As part of the TeachThought February Blog Challenge this week’s prompt is: 

How can we demonstrate love while maintaining boundaries?

I think the early years of our career are so interesting. We have the most enthusiasm and the least baggage.
We will try things, do things, and say things that we will be too reserved to do for the rest of our career in some cases.
That is good. And that is a shame.

And to me, the boundaries were really the line between my abilities as a teacher and my desire to be a good teacher. I always gave 100% toward my class, but when teaching was a struggle, the more I attempted to make up for any academic short-comings by giving more love/support to the students. And as teaching became more natural I recalibrate my efforts.

Professionalism Support Love

The first two years of my career I was the most open to supporting my students in all the ways I could. I attended student events at different houses of worship, had dinner with the families of my students, attended all the sporting events they invited me to, bought books/clothes/toiletries, took them on overnight/week-long filed trips, stayed late for events/conferences, and was all relationship.

I felt a difference in my next school, but being a third year teacher I could not identify yet what was different. It was not as enjoyable, and I knew I could not stay for long.

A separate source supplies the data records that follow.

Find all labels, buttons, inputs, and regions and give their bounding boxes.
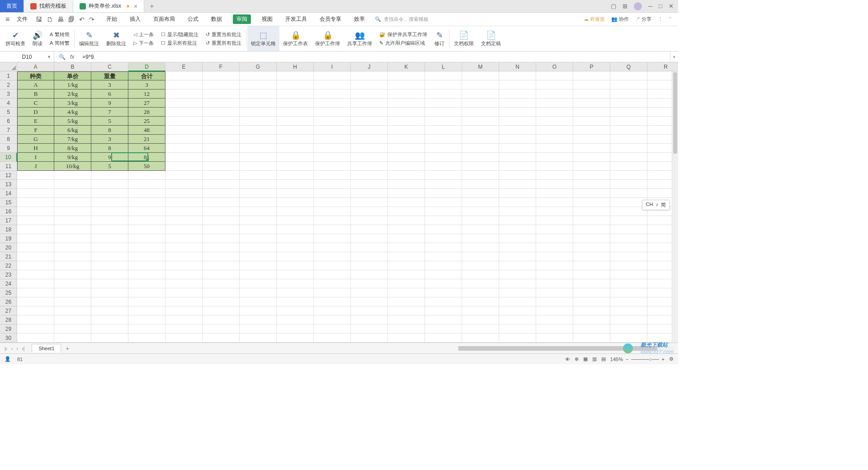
cell[interactable] xyxy=(54,261,91,270)
cell[interactable] xyxy=(17,171,54,180)
cell[interactable] xyxy=(573,189,610,198)
cell[interactable] xyxy=(351,225,388,234)
col-head[interactable]: A xyxy=(17,62,54,71)
cell[interactable] xyxy=(388,180,425,189)
cell[interactable]: F xyxy=(17,126,54,135)
row-head[interactable]: 1 xyxy=(0,71,17,80)
cell[interactable]: 12 xyxy=(128,89,165,99)
cell[interactable] xyxy=(203,80,240,89)
cell[interactable] xyxy=(91,315,128,324)
cell[interactable] xyxy=(536,324,573,334)
cell[interactable] xyxy=(54,315,91,324)
delete-comment-button[interactable]: ✖删除批注 xyxy=(103,26,130,51)
cell[interactable] xyxy=(314,261,351,270)
cell[interactable] xyxy=(277,189,314,198)
cell[interactable] xyxy=(388,306,425,315)
cell[interactable] xyxy=(499,99,536,108)
cell[interactable] xyxy=(388,117,425,126)
cell[interactable] xyxy=(499,225,536,234)
cell[interactable] xyxy=(388,198,425,207)
row-head[interactable]: 20 xyxy=(0,243,17,252)
cell[interactable] xyxy=(128,180,165,189)
cell[interactable] xyxy=(499,252,536,261)
cell[interactable] xyxy=(128,261,165,270)
cell[interactable] xyxy=(610,297,647,306)
cell[interactable] xyxy=(610,225,647,234)
cell[interactable] xyxy=(573,315,610,324)
cell[interactable] xyxy=(277,324,314,334)
cell[interactable] xyxy=(240,288,277,297)
cell[interactable] xyxy=(499,279,536,288)
row-head[interactable]: 21 xyxy=(0,252,17,261)
cell[interactable] xyxy=(388,252,425,261)
cell[interactable] xyxy=(425,126,462,135)
redo-icon[interactable]: ↷ xyxy=(89,16,94,23)
cell[interactable]: 8/kg xyxy=(54,144,91,153)
cell[interactable] xyxy=(165,135,203,144)
cell[interactable] xyxy=(54,198,91,207)
row-head[interactable]: 6 xyxy=(0,117,17,126)
cell[interactable] xyxy=(240,89,277,99)
chevron-up-icon[interactable]: ˆ xyxy=(669,17,671,22)
cell[interactable] xyxy=(388,153,425,162)
cell[interactable]: 单价 xyxy=(54,71,91,80)
cell[interactable] xyxy=(165,234,203,243)
layout-icon[interactable]: ▢ xyxy=(611,3,616,9)
cell[interactable] xyxy=(128,315,165,324)
cell[interactable] xyxy=(203,89,240,99)
cell[interactable] xyxy=(388,189,425,198)
cell[interactable] xyxy=(425,279,462,288)
cell[interactable] xyxy=(425,225,462,234)
cell[interactable] xyxy=(17,198,54,207)
col-head[interactable]: F xyxy=(203,62,240,71)
tab-template[interactable]: 找稻壳模板 xyxy=(24,0,73,12)
cell[interactable] xyxy=(462,324,499,334)
cell[interactable] xyxy=(240,180,277,189)
cell[interactable] xyxy=(536,108,573,117)
cell[interactable] xyxy=(314,171,351,180)
reset-current-button[interactable]: ↺ 重置当前批注 xyxy=(206,31,241,38)
cell[interactable] xyxy=(54,288,91,297)
cell[interactable]: 7 xyxy=(91,108,128,117)
cell[interactable]: 5 xyxy=(91,162,128,171)
cell[interactable] xyxy=(388,324,425,334)
cell[interactable] xyxy=(610,252,647,261)
cell[interactable] xyxy=(462,198,499,207)
cell[interactable] xyxy=(536,315,573,324)
doc-final-button[interactable]: 📄文档定稿 xyxy=(477,26,505,51)
cancel-icon[interactable]: 🔍 xyxy=(59,54,66,60)
cell[interactable]: 48 xyxy=(128,126,165,135)
cell[interactable] xyxy=(425,99,462,108)
cell[interactable] xyxy=(17,180,54,189)
tab-add[interactable]: + xyxy=(144,0,159,12)
cell[interactable] xyxy=(240,189,277,198)
cell[interactable] xyxy=(165,225,203,234)
cell[interactable] xyxy=(165,334,203,343)
cell[interactable] xyxy=(351,324,388,334)
cell[interactable] xyxy=(351,117,388,126)
cell[interactable] xyxy=(499,71,536,80)
cell[interactable] xyxy=(203,288,240,297)
cell[interactable] xyxy=(573,270,610,279)
cell[interactable] xyxy=(425,252,462,261)
cell[interactable] xyxy=(240,315,277,324)
tab-file[interactable]: 种类单价.xlsx × xyxy=(73,0,144,12)
cell[interactable] xyxy=(165,261,203,270)
menu-2[interactable]: 页面布局 xyxy=(151,14,177,24)
cell[interactable] xyxy=(203,270,240,279)
cell[interactable] xyxy=(388,334,425,343)
cell[interactable] xyxy=(536,117,573,126)
cell[interactable] xyxy=(610,315,647,324)
zoom-in-icon[interactable]: + xyxy=(662,357,665,362)
cell[interactable] xyxy=(128,306,165,315)
cell[interactable] xyxy=(536,288,573,297)
cell[interactable]: 64 xyxy=(128,144,165,153)
cell[interactable] xyxy=(351,216,388,225)
ime-indicator[interactable]: CH ♪ 简 xyxy=(642,200,670,210)
cell[interactable]: B xyxy=(17,89,54,99)
cell[interactable]: C xyxy=(17,99,54,108)
cell[interactable] xyxy=(240,198,277,207)
cell[interactable] xyxy=(203,108,240,117)
col-head[interactable]: P xyxy=(573,62,610,71)
view-break-icon[interactable]: ▤ xyxy=(601,356,606,362)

This year the students were so young that I was more demonstrative in the classroom and staying after school for events, so I did not travel to events as much.

Year four brought me back to teaching within 10 miles of my hometown. These were my people, so I had no need to identify what had not felt right the previous year – I was at home (literally) with these students. For years 4-8 of my career I was happy with my instincts on how to demonstrate my love. I still attended events and supported many of them, but not every one of them methodically. My skill in the classroom, my professionalism, my efficiency all were growing exponentially. I was able to support these students with my professional teaching and then I added the support as needed/convenient.

Then year 9 landed me in another district. And I was finally able to identify my pattern. I worked best with the kids who needed me. The lower socio-econic students, the students who did not consistently enjoy consistent support at home. And when I was unhappy I found myself teaching kids who had all their needs met before they showed up at school. I struggled to connect with this group of kids. Those who I did connect with were students I would typically encounter in some of my prior experiences. I was able to really support those students, but the vast majority I supported through teaching as efficiently as possible. I tried to help some with life/school skills, but I think some parents did not like that, so I pulled back for the next three years.

And it is a shame. Because the last of the students I taught are now high school seniors. I am no longer able to support them academically. Had I found a way to establish more of a connection with them I could still be in regular contact with them. I feel like I was so busy trying to strengthen my weakness of effective teaching, I neglected my strength of connecting with students by supporting them.